┏━━

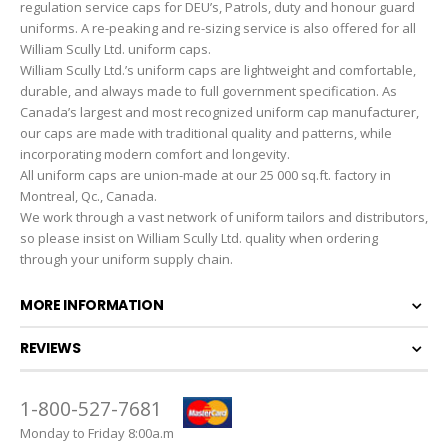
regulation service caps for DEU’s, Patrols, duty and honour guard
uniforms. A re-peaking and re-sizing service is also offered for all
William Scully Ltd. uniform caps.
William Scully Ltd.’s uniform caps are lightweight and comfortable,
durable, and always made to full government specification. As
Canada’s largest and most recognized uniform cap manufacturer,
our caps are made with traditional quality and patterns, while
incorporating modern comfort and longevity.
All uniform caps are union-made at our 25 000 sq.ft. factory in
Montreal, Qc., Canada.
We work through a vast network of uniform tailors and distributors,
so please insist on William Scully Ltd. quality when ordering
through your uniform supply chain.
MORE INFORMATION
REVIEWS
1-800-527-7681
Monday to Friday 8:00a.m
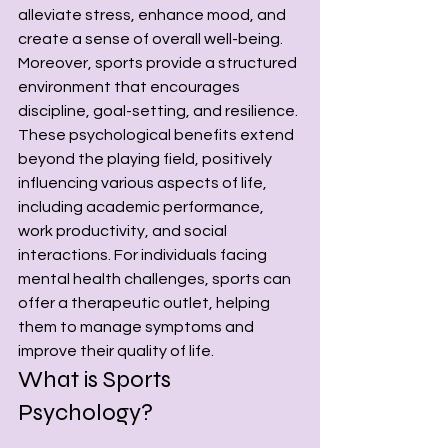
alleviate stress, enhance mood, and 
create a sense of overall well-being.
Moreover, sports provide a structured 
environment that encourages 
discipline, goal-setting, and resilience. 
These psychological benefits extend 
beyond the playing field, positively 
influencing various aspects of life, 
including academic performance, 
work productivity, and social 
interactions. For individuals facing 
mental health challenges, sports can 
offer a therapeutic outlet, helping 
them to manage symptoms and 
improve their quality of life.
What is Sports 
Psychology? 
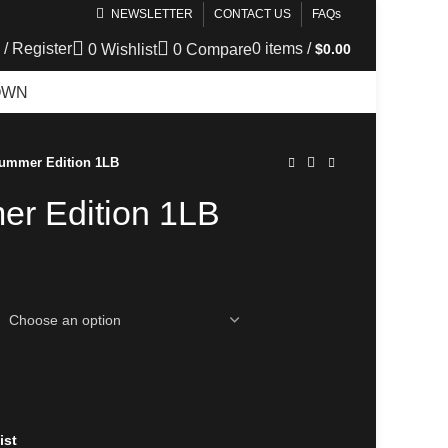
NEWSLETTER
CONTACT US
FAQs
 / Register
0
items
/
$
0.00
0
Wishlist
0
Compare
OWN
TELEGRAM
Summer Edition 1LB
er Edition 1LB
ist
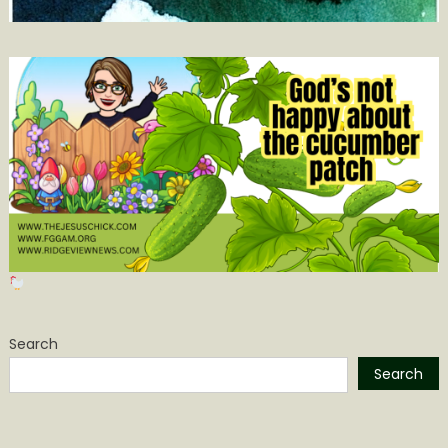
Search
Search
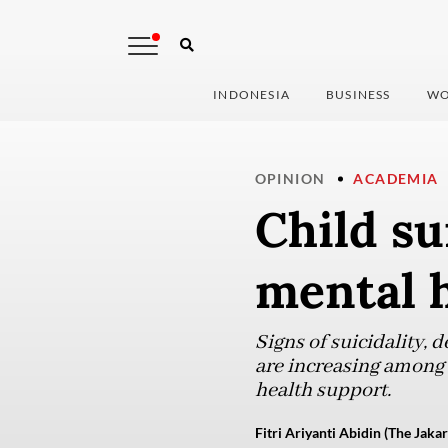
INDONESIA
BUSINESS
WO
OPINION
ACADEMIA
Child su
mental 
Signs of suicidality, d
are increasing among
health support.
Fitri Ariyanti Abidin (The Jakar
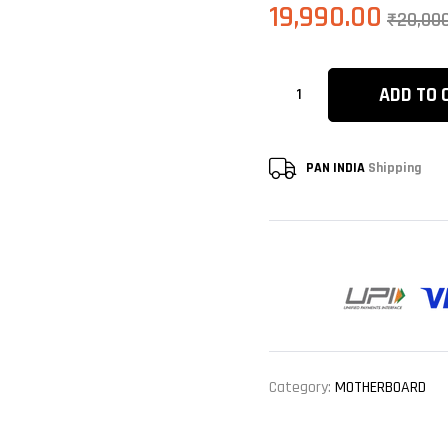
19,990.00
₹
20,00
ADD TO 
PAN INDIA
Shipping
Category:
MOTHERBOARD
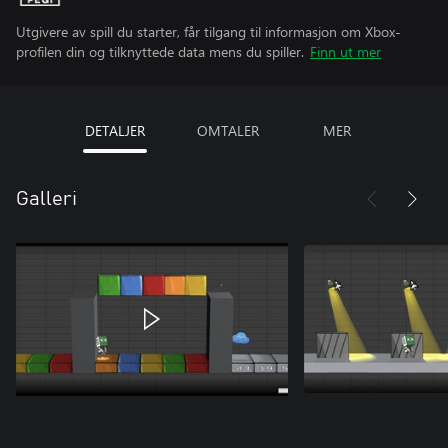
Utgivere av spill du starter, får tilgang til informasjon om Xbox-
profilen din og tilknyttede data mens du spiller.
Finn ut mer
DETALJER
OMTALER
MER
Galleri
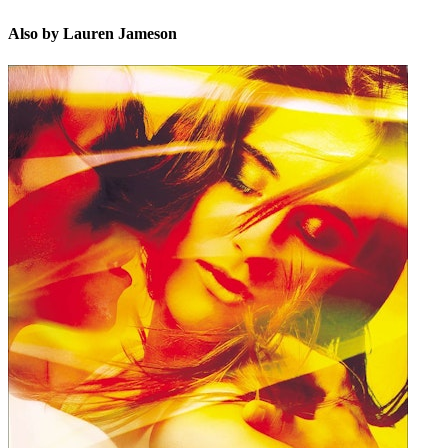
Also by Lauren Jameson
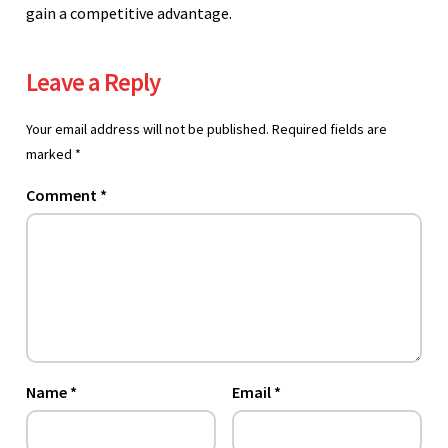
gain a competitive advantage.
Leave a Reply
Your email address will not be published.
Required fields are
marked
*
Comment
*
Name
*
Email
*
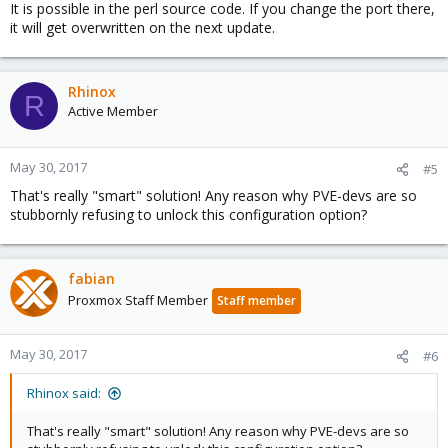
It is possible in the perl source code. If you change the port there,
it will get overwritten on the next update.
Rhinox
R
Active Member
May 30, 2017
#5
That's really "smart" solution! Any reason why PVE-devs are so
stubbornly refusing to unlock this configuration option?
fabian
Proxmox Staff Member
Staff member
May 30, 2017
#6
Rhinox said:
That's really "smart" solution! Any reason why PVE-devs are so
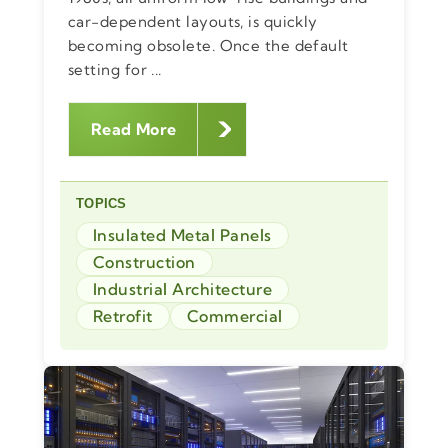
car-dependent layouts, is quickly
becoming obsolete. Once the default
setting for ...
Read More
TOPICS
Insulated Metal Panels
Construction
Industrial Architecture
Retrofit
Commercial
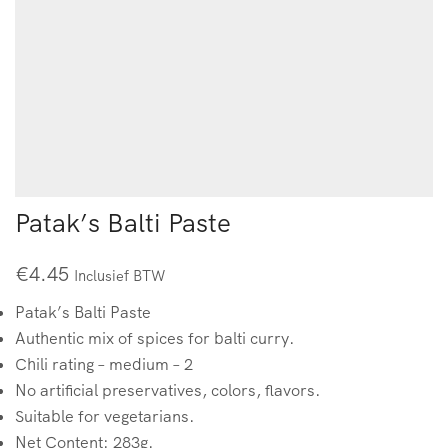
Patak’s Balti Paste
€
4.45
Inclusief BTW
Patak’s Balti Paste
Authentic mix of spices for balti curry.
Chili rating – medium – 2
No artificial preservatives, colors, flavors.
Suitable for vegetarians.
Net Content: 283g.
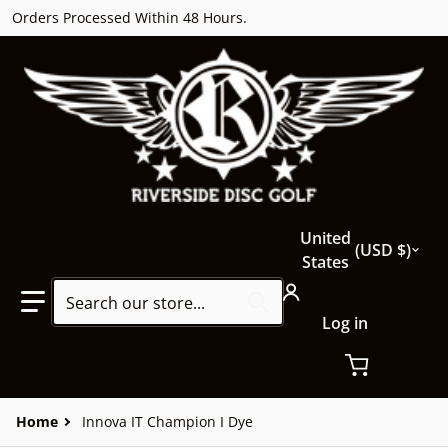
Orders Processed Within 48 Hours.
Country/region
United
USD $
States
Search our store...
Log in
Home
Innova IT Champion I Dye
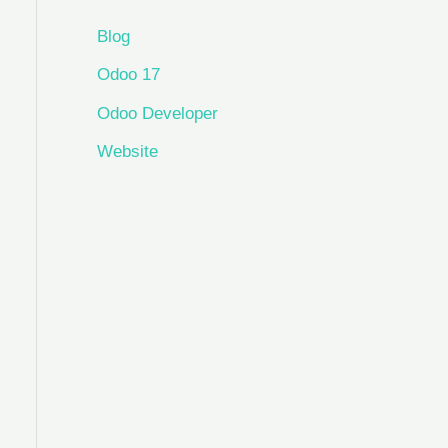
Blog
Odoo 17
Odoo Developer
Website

┗━━

### Work request
The material must be returned exactly, with its pictures omitted.

### Written response
regulation service caps for DEU’s, Patrols, duty and honour guard
uniforms. A re-peaking and re-sizing service is also offered for all
William Scully Ltd. uniform caps.
William Scully Ltd.’s uniform caps are lightweight and comfortable,
durable, and always made to full government specification. As
Canada’s largest and most recognized uniform cap manufacturer,
our caps are made with traditional quality and patterns, while
incorporating modern comfort and longevity.
All uniform caps are union-made at our 25 000 sq.ft. factory in
Montreal, Qc., Canada.
We work through a vast network of uniform tailors and distributors,
so please insist on William Scully Ltd. quality when ordering
through your uniform supply chain.
MORE INFORMATION
REVIEWS
1-800-527-7681
Monday to Friday 8:00a.m
alleviate stress, enhance mood, and 
create a sense of overall well-being.
Moreover, sports provide a structured 
environment that encourages 
discipline, goal-setting, and resilience. 
These psychological benefits extend 
beyond the playing field, positively 
influencing various aspects of life, 
including academic performance, 
work productivity, and social 
interactions. For individuals facing 
mental health challenges, sports can 
offer a therapeutic outlet, helping 
them to manage symptoms and 
improve their quality of life.
What is Sports 
Psychology? 
NEWSLETTER
CONTACT US
FAQs
 / Register
0
items
/
$
0.00
0
Wishlist
0
Compare
OWN
TELEGRAM
Summer Edition 1LB
er Edition 1LB
ist
Search
Search
INDONESIA
BUSINESS
WO
OPINION
ACADEMIA
Child su
mental 
Signs of suicidality, d
are increasing among
health support.
Fitri Ariyanti Abidin (The Jakar
19,990.00
₹
20,00
ADD TO 
PAN INDIA
Shipping
Category:
MOTHERBOARD
Utgivere av spill du starter, får tilgang til informasjon om Xbox-
profilen din og tilknyttede data mens du spiller.
Finn ut mer
DETALJER
OMTALER
MER
Galleri
Also by Lauren Jameson
gain a competitive advantage.
Leave a Reply
Your email address will not be published.
Required fields are
marked
*
Comment
*
Name
*
Email
*
It is possible in the perl source code. If you change the port there,
it will get overwritten on the next update.
Rhinox
R
Active Member
May 30, 2017
#5
That's really "smart" solution! Any reason why PVE-devs are so
stubbornly refusing to unlock this configuration option?
fabian
Proxmox Staff Member
Staff member
May 30, 2017
#6
Rhinox said:
That's really "smart" solution! Any reason why PVE-devs are so
car-dependent layouts, is quickly
becoming obsolete. Once the default
setting for ...
Read More
TOPICS
Insulated Metal Panels
Construction
Industrial Architecture
Retrofit
Commercial
Patak’s Balti Paste
€
4.45
Inclusief BTW
Patak’s Balti Paste
Authentic mix of spices for balti curry.
Chili rating – medium – 2
No artificial preservatives, colors, flavors.
Suitable for vegetarians.
Net Content: 283g.
Orders Processed Within 48 Hours.
Country/region
United
USD $
States
Search our store...
Log in
Home
Innova IT Champion I Dye
Blog
Odoo 17
Odoo Developer
Website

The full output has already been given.